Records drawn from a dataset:
------

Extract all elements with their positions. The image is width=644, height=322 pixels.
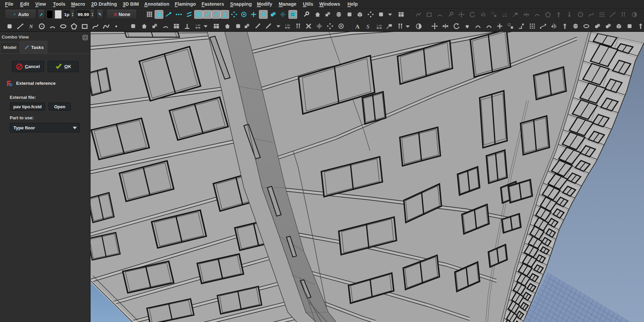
svg-text:S: S [366, 23, 369, 29]
svg-text:1.00: 1.00 [196, 24, 201, 27]
svg-text:1.00: 1.00 [502, 12, 507, 15]
svg-text:1.00: 1.00 [285, 24, 290, 27]
svg-text:N: N [29, 23, 33, 29]
svg-text:1.00: 1.00 [376, 24, 382, 27]
svg-text:A: A [355, 23, 360, 29]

------

Task to carry out: Output every entry above verbatim, but leave out the pictures.

Your response:
Extract all elements with their positions. The image is width=644, height=322 pixels.
svg-text:S: S [366, 23, 369, 29]
svg-text:1.00: 1.00 [196, 24, 201, 27]
svg-text:1.00: 1.00 [502, 12, 507, 15]
svg-text:1.00: 1.00 [285, 24, 290, 27]
svg-text:N: N [29, 23, 33, 29]
svg-text:1.00: 1.00 [376, 24, 382, 27]
svg-text:A: A [355, 23, 360, 29]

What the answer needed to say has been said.